McKay, who works alongside Kaeppel as the head of website and design in the Office of Marketing and Communications at SPH, enjoys the dark humor Dinniman employs as he explores human behavior in the face of extremely stressful and chaotic circumstances not unlike those resulting from real-world public health challenges. She offers the following review: “Ever feel like you are surviving an apocalypse by obeying the absurd expectations of a corrupt and mean wealthy class that seems to completely control your every experience and choice? Or maybe you were already having a miserable day, only to find out the world is even worse than you could imagine? If so, Dungeon Crawler Carl—and Princess Donut the cat—could offer you a much-needed sense of fulfillment, community, levity, and maybe even hope.”

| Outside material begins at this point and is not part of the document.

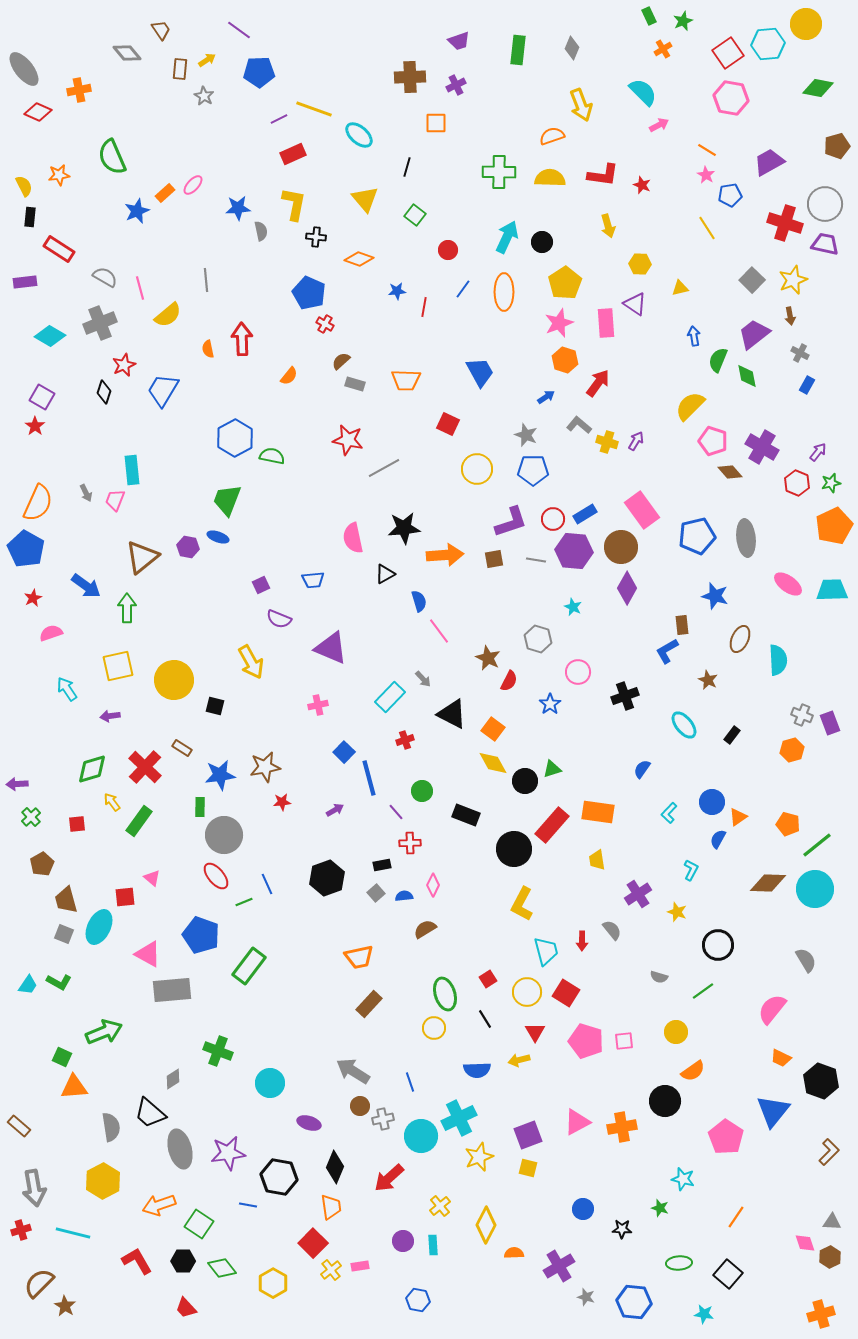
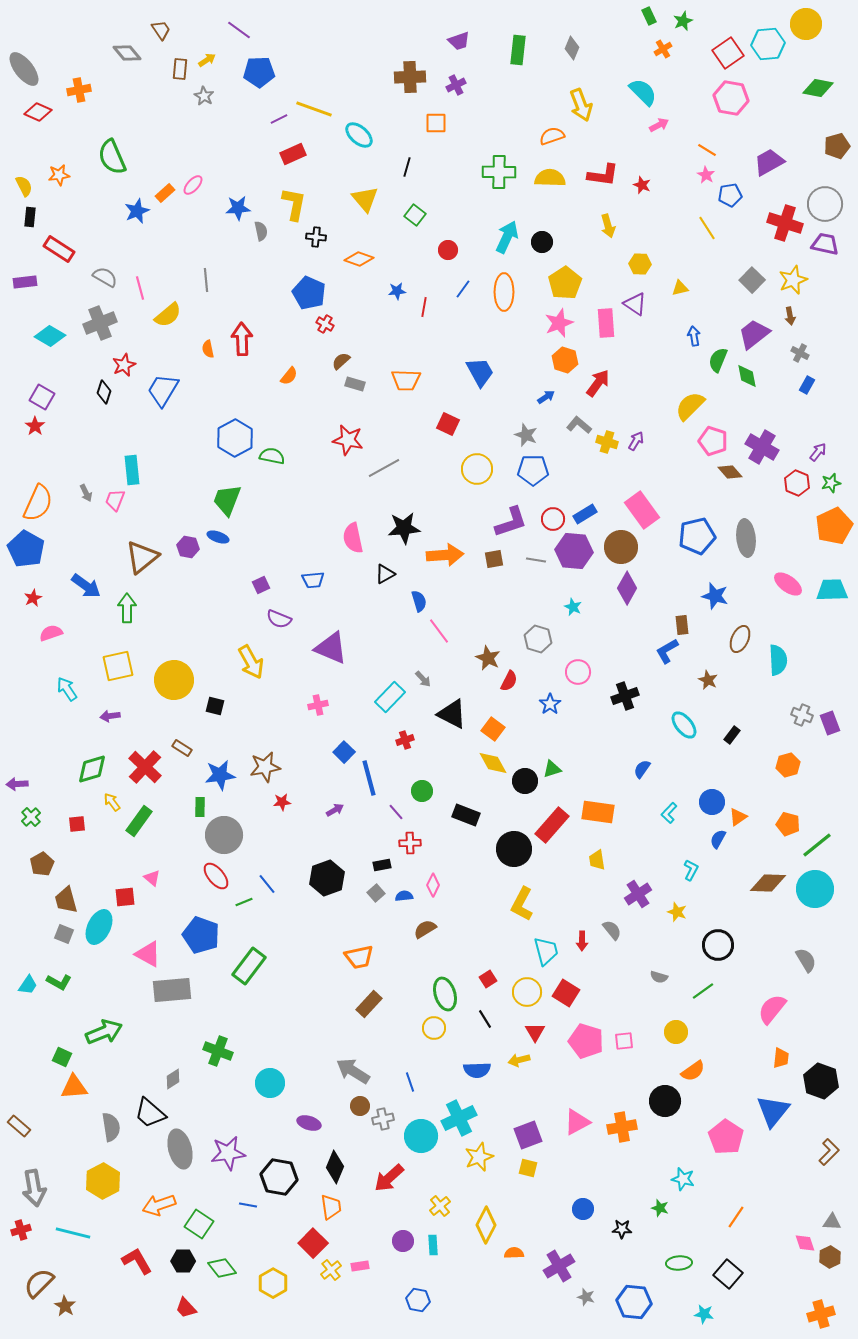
orange hexagon at (792, 750): moved 4 px left, 15 px down
blue line at (267, 884): rotated 15 degrees counterclockwise
orange trapezoid at (781, 1058): rotated 110 degrees counterclockwise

Having it All: What Data Tells Us about Women’s Lives and Getting the Most Out of Yours / Vivian Muzyk

Vivian Muzyk, a communications specialist and online MPH student living in North Carolina, recommends the book Having it All: What Data Tells Us about Women’s Lives and Getting the Most Out of Yours by Corinne Low, PhD. Muzyk—who has worn many hats over the course of her life, including journalist, cancer patient, and parent—resonated strongly with the book’s data-driven take on the tradeoffs women face in the pursuit of fulfilling professional and personal lives. “There’s this expectation for each individual woman to figure it out—to figure out childcare and work—and it’s too much. American women aren’t failing as individuals, the system makes it really hard, and caregiving isn’t valued,” she says. In a post Muzyk shared to LinkedIn after beginning to read Having it All, she writes, “Corinne Low reminds us: the core issue isn’t individual effort — it’s structural design.”
In another LinkedIn post, Muzyk reflected on the parallels she has observed between the invisible labor of public health and motherhood. “Both are rooted in care, consistency, and prevention—the kind of work that often goes unseen precisely because it works,” she writes. Her message was well-received, garnering over 1000 likes and more than 200 reshares. She looks forward to leveraging her education in public health to connect advocacy, evidence, and lived experience to advance policies and programs that support women and families.